We identified the need for urgent conservation and landscaping works at the 16th-century shrine of Abu Nasr Khwaja Parsa and a complex of historic structures, located in a public park at the centre of Balkh. Supported by the German Federal Foreign office, AKTC’s Khwaja Parsa Conservation and Landscaping Project included:

  • restoring the Khwaja Parsa Shrine and reconstructing a historic mosque to replace an illegal modern concrete intervention adjacent to the Shrine;

  • rehabilitating the 3.5-hectare Khwaja Parsa public park. This included landscaping and planting activities, providing basic public services and utilities, and improving and upgrading existing pathways and the perimeter wall in order to provide safe access to and use by the general public; and

  • consolidating two important historic structures within the park, including the tomb of the famous female Dari language poet Rabia Balkhi and the remnants of the 16th-century gate of the Subhan Qoli Madrassa, now converted into the main entrance of the park.

The rehabilitation of the landscaping surrounding the park and at the centre of Balkh focused on providing safe access and improved services and facilities for the public. New pathways and stairs were laid using brick masonry. Where appropriate, existing pathways were improved and made ready for use by large numbers of people. Labourers cleared debris from the site, and levelled and graded the earth by hand, before laying 12,000m2 of brick pathways using lime-mortar base and over 780,000 locally produced bricks.

The natural landscape was enhanced through removing 800m3 of silt deposits from two kilometres of surface channels and improving the existing gravity-fed irrigation system that distributes water to trees, plants and bushes. More than 700 invasive species of plants and trees were removed. The site was replanted with more than 1,200 trees and flowers consisting of indigenous species widely available in the local nurseries, such as cypresses, plane trees and roses.
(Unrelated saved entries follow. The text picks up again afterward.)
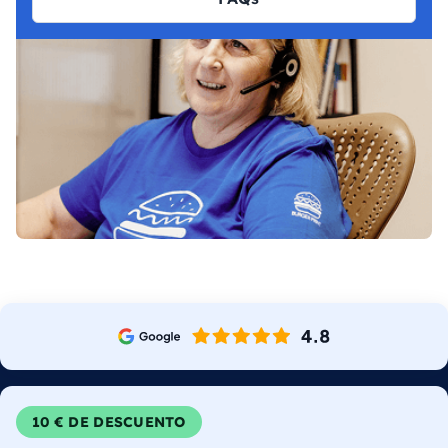
10 € DE DESCUENTO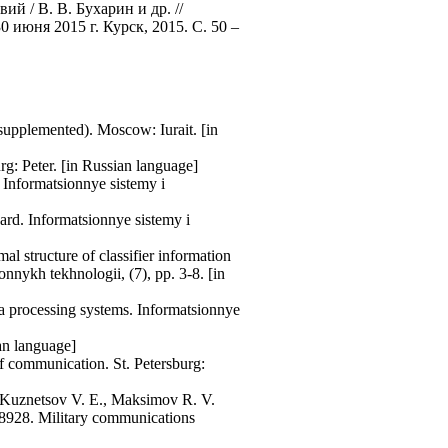
 / В. В. Бухарин и др. //
 июня 2015 г. Курск, 2015. С. 50 –
 supplemented). Moscow: Iurait. [in
rg: Peter. [in Russian language]
 Informatsionnye sistemy i
ard. Informatsionnye sistemy i
l structure of classifier information
nnykh tekhnologii, (7), pp. 3-8. [in
ta processing systems. Informatsionnye
an language]
f communication. St. Petersburg:
, Kuznetsov V. E., Maksimov R. V.
08928. Military communications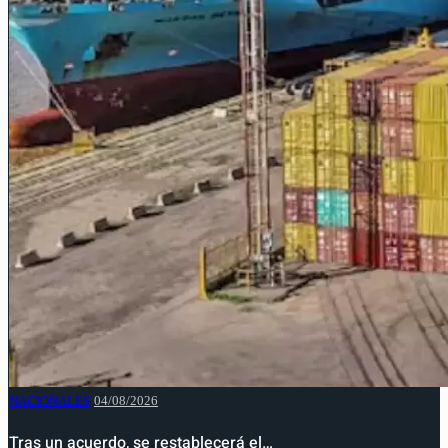
NACIONALES
04/08/2026
Tras un acuerdo, se restablecerá el…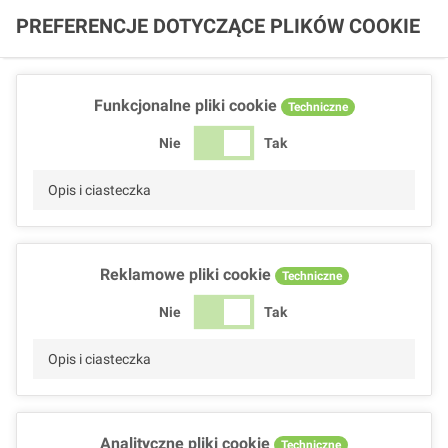
PREFERENCJE DOTYCZĄCE PLIKÓW COOKIE
Funkcjonalne pliki cookie
Techniczne
Nie
Tak
Opis i ciasteczka
Reklamowe pliki cookie
Techniczne
Nie
Tak
Opis i ciasteczka
Analityczne pliki cookie
Techniczne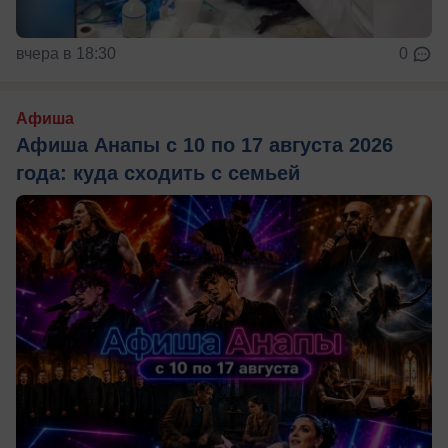
вчера в 18:30
0
Афиша
Афиша Анапы с 10 по 17 августа 2026
года: куда сходить с семьей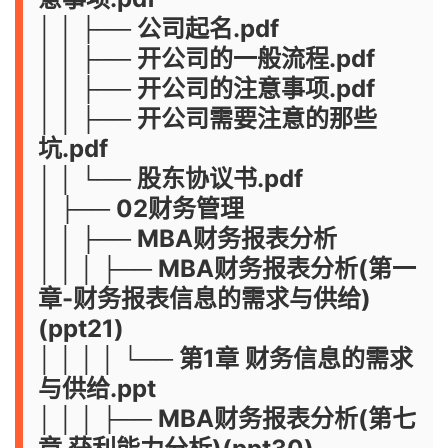
│ │ ├── 公司起名.pdf
│ │ ├── 开公司的一般流程.pdf
│ │ ├── 开公司的注意事项.pdf
│ │ ├── 开公司需要注意的那些
坑.pdf
│ │ └── 股东协议书.pdf
│ ├── 02财务管理
│ │ ├── MBA财务报表分析
│ │ │ ├── MBA财务报表分析(第一
章-财务报表信息的需求与供给)
(ppt21)
│ │ │ │ └── 第1章 财务信息的需求
与供给.ppt
│ │ │ ├── MBA财务报表分析(第七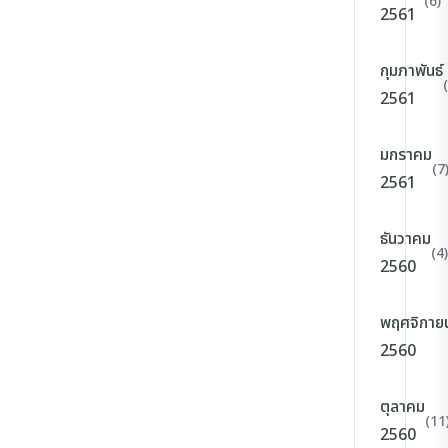
(6)
2561
กุมภาพันธ์
2561
มกราคม
(7
2561
ธันวาคม
(4)
2560
พฤศจิกาย
2560
ตุลาคม
(11
2560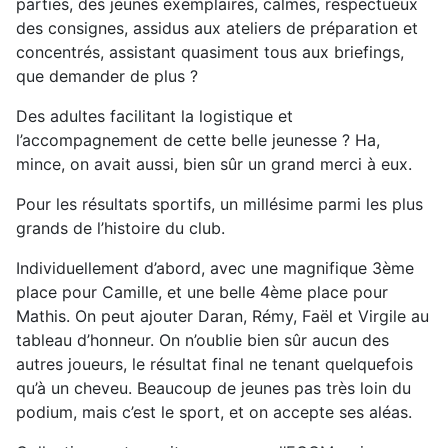
parties, des jeunes exemplaires, calmes, respectueux
des consignes, assidus aux ateliers de préparation et
concentrés, assistant quasiment tous aux briefings,
que demander de plus ?
Des adultes facilitant la logistique et
l’accompagnement de cette belle jeunesse ? Ha,
mince, on avait aussi, bien sûr un grand merci à eux.
Pour les résultats sportifs, un millésime parmi les plus
grands de l’histoire du club.
Individuellement d’abord, avec une magnifique 3ème
place pour Camille, et une belle 4ème place pour
Mathis. On peut ajouter Daran, Rémy, Faël et Virgile au
tableau d’honneur. On n’oublie bien sûr aucun des
autres joueurs, le résultat final ne tenant quelquefois
qu’à un cheveu. Beaucoup de jeunes pas très loin du
podium, mais c’est le sport, et on accepte ses aléas.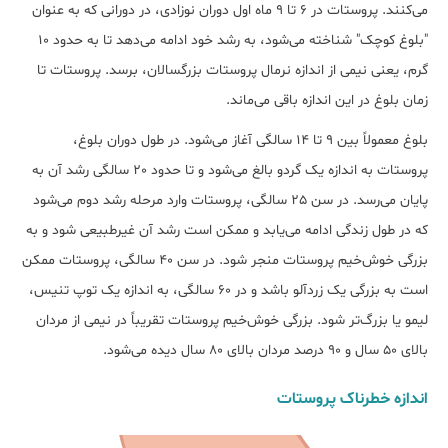
می‌کنند. پروستات در 6 تا 9 ماه اول دوران نوزادی، در دورانی که به عنوان
"بلوغ کوچک" شناخته می‌شود، به رشد خود ادامه می‌دهد تا به حدود 10
گرم، یعنی نیمی از اندازه نرمال پروستات بزرگسالان، برسد. پروستات تا
زمان بلوغ در این اندازه باقی می‌ماند.
بلوغ معمولاً بین 9 تا 14 سالگی آغاز می‌شود. در طول دوران بلوغ،
پروستات به اندازه یک گردو بالغ می‌شود و تا حدود 20 سالگی رشد آن به
پایان می‌رسد. در سن 25 سالگی، پروستات وارد مرحله رشد دوم می‌شود
که در طول زندگی ادامه می‌یابد و ممکن است رشد آن غیرطبیعی شود و به
بزرگی خوش‌خیم پروستات منجر شود. در سن 40 سالگی، پروستات ممکن
است به بزرگی یک زردآلو باشد و در 60 سالگی، به اندازه یک توپ تنیس،
لیمو یا بزرگ‌تر شود. بزرگی خوش‌خیم پروستات تقریباً در نیمی از مردان
بالای 50 سال و 90 درصد مردان بالای 80 سال دیده می‌شود.
اندازه خطرناک پروستات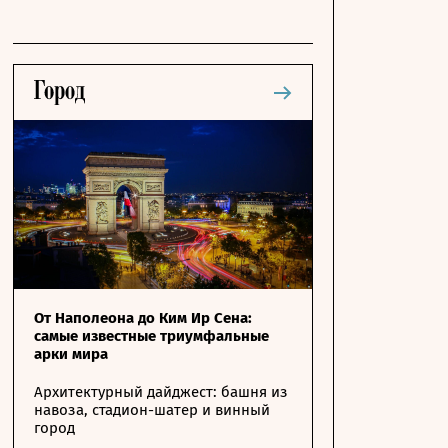
От Наполеона до Ким Ир Сена:
самые известные триумфальные
арки мира
Архитектурный дайджест: башня из
навоза, стадион-шатер и винный
город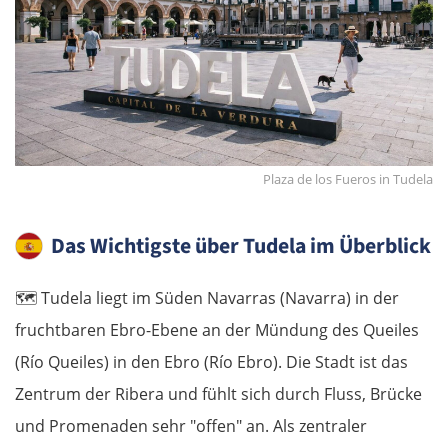
Plaza de los Fueros in Tudela
Das Wichtigste über Tudela im Überblick
🗺️
Tudela liegt im Süden Navarras (Navarra) in der
fruchtbaren Ebro-Ebene an der Mündung des Queiles
(Río Queiles) in den Ebro (Río Ebro). Die Stadt ist das
Zentrum der Ribera und fühlt sich durch Fluss, Brücke
und Promenaden sehr "offen" an. Als zentraler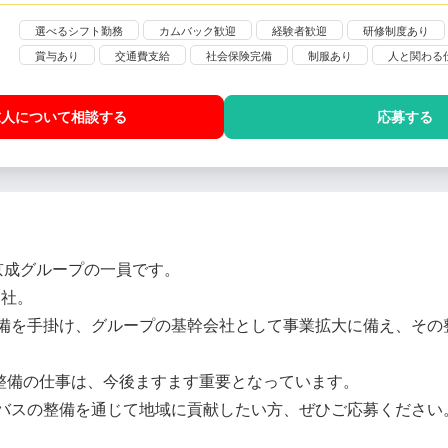
選べるシフト勤務
カムバック歓迎
経験者歓迎
研修制度あり
賞与あり
交通費支給
社会保険完備
制服あり
人と関わる
求人について相談
する
応募する
の京成グループの一員です。
当社。
備を手掛け、グループの基幹会社として事業拡大に備え、その
”整備の仕事は、今後ますます重要となっています。
バスの整備を通じて地域に貢献したい方、ぜひご応募ください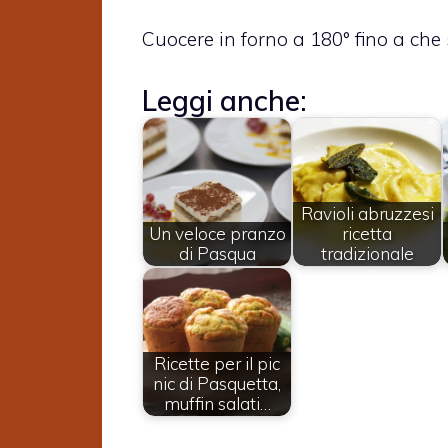
Cuocere in forno a 180° fino a che 
Leggi anche:
Ravioli abruzzesi
Un veloce pranzo
ricetta
di Pasqua
tradizionale
Ricette per il pic
nic di Pasquetta,
muffin salati…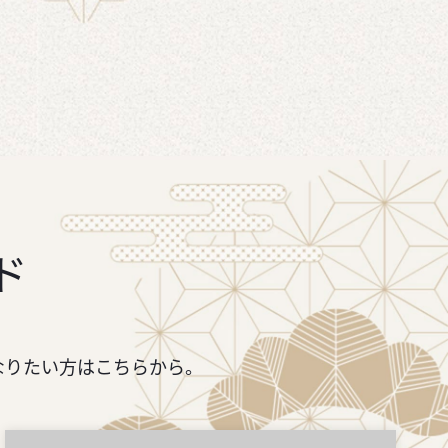
ド
なりたい方はこちらから。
A small on-site nursery was established in order to propagate additional trees in the future.

Restoration of the Noh Gombad Mosque, Aga Khan Historic Cities Programme, Afghanistan.

AKDN / Simon Norfolk

Noh Gumbad Mosque

Built between the early eight century and the first half of the ninth century CE, the Noh Gunbad Mosque is believed to be the oldest and most important early Islamic-era building in Afghanistan and possibly in the wider region.

Its original features make it stand out as an early example of an innovative style for mosques, probably influenced by pre-existing Irano-Sassanid patterns. The rare stucco decorations that remain on the columns and arches are believed to be in early Abbasid or Samanid styles. The building has been placed on a tentative list for UNESCO's World Heritage List.

With all nine domes collapsed, the three standing columns and two arches constitute the architectural and artistic core of the site. Badly damaged by time and disregard, the risk of structural failure of the arches in the event of an earthquake is extremely high. AKTC worked to stabilise the damaged columns and arch and protect the plaster decoration.

This project was implemented together with the Afghan Ministry of Information and Culture and local institutions in Balkh Province, and coordinated with international partners including the Délégation Archéologique Française en Afghanistan (DAFA), Associazione Giovanni Secco Suardo / World Monuments Fund, Centre National de la Recherche Scientifique (CNRS), UNESCO and other technical partners.